The term Quds comes from the Arabic name for Jerusalem which has been the center of conflict between Israelis and Palestinians for many years. As John Beacham, a protester and coordinator of the Answer Coalition in Chicago explained, Jerusalem, and specifically the Al-Aqsa mosque, is the center of Muslim worship. Beacham stressed the importance of people being able to worship where they choose to, stating, “The Israeli government is trying to not just take over Jerusalem but prohibit Palestinian Muslims and honestly Palestinian Christians from really utilizing those places of worship as a basic human right.”
The Islamic Republic of Iran first established al-Quds day in 1979 for Muslims to show solidarity with the Palestinians and oppose Israel’s occupation of the Masjid al-Aqsa and the Dome of the Rock. It has become an international day of support for Palestinian human rights open to all. Al-Quds Day focuses on supporting a just peace for Palestine and opposing Israel’s control of Jerusalem. Every year since 1979, protests have occurred annually on the last Friday of Ramadan. The day is especially significant to Muslims because it is a day in which Muslims renew their faith and their devotion to God for the coming year.
Masooma Haider, a Chicago high school student, emphasized that the occupation and the denial of Palestinian rights is everyone’s problem.
“Lands of Palestinians have been stolen, homes destroyed, families torn
part…Despite the UN targeting Israel in 77 resolutions for its violations of human rights, attacks on Palestinians, and illegal settlements, no action has been taken to protect Palestinians from further harm. This isn’t just a Palestinian problem or an Arab problem, or a Muslim problem, now it’s everybody’s problem. Not a matter of Christianity, Judaism, or Islam. In fact, there are a large number of our Jewish allies standing here and across the world in solidarity with Palestine. They know and we know this is simply a matter of humanity.”

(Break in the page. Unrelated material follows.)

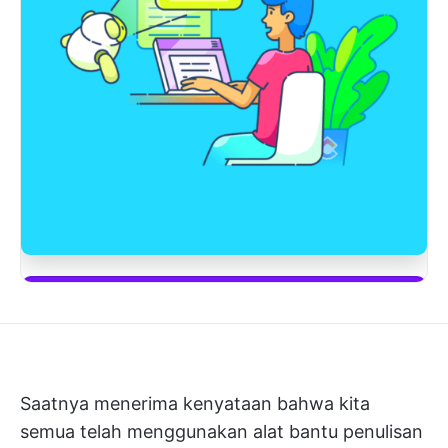
Mulai menggunakan ClickUp Brain
Saatnya menerima kenyataan bahwa kita
semua telah menggunakan alat bantu penulisan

Andleeb Naqvi, a protester and host of the program Subh e Velayat, spoke to the importance of Quds day. She said, “We go and stand with the oppressed against the oppressor, against the tyrants, against everyone who is cruel and unjust.” Naqvi emphasized that Palestinians have been deceived and “crucified for years and years” but also that the oppression of people is happening in places such as Yemen and Syria.
A counter-protest of five people was also present, some of who were members of the Jewish Defense League (JDL).
One counter-protester said that this was not an attempt to “incite” anything, they simply wanted to ensure that both voices were heard and that they are “very concerned about the sanctity of Israel and the safety of [Israel].”
Another counter-protester said that he felt that the timing of the protest was inappropriate, despite it being an annual event, because it was the day after a 13-year-old Israeli girl was murdered by a Palestinian in the occupied West Bank.
Naqvi, however, said that the protestors did not have any malintent, saying:
“We are against injustice regardless if it’s done against a black, a white, an atheist, no matter the race, no matter the religion, no matter East or West. We are with humanity. We stand with human rights. This is what Islam’s message is all about, this is what the teachings of the Prophet are all about; this is the teaching of his progeny.”
Her words truly captured the spirit of the event in that there was a strong desire to stand up for oppressed people around the world. As Naqvi put it, “regardless of where we are, we stand with them.”